# DESCRIPTION OF THE TASK
Bring together all lines from the listing below that contain the string "phàng".

══════

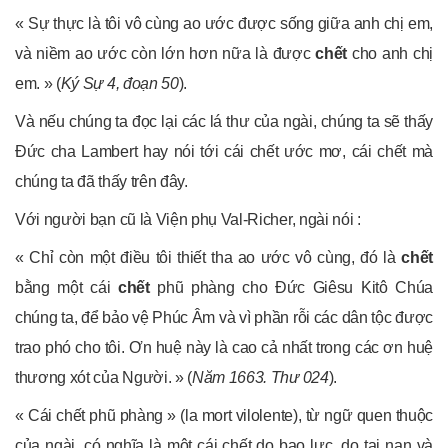
« Sự thực là tôi vô cùng ao ước được sống giữa anh chị em,
và niềm ao ước còn lớn hơn nữa là được
chết
cho anh chị
em. » (
Ký Sự 4, đoạn 50
).
Và nếu chúng ta đọc lại các lá thư của ngài, chúng ta sẽ thấy
Đức cha Lambert hay nói tới cái chết ước mơ, cái chết mà
chúng ta đã thấy trên đây.
Với người bạn cũ là Viện phụ Val-Richer, ngài nói :
« Chỉ còn một điều tôi thiết tha ao ước vô cùng, đó là
chết
bằng một cái
chết
phũ phàng cho Đức Giêsu Kitô Chúa
chúng ta, để bảo vệ Phúc Âm và vì phần rỗi các dân tộc được
trao phó cho tôi. Ơn huệ này là cao cả nhất trong các ơn huệ
thương xót của Người. » (
Năm 1663. Thư 024
).
« Cái chết phũ phàng » (la mort vilolente), từ ngữ quen thuộc
của ngài, có nghĩa là một cái chết do bạo lực, do tai nạn và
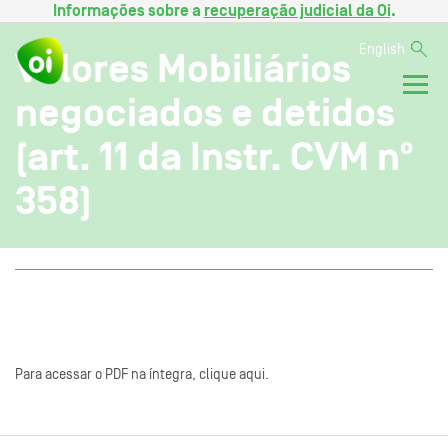
Informações sobre a
recuperação judicial da Oi
.
English
Valores Mobiliários
negociados e detidos
(art. 11 da Instr. CVM nº
358)
Para acessar o PDF na íntegra, clique aqui.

══════

# RESPONSE AREA
phũ phàng cho Đức Giêsu Kitô Chúa
« Cái chết phũ phàng » (la mort vilolente), từ ngữ quen thuộc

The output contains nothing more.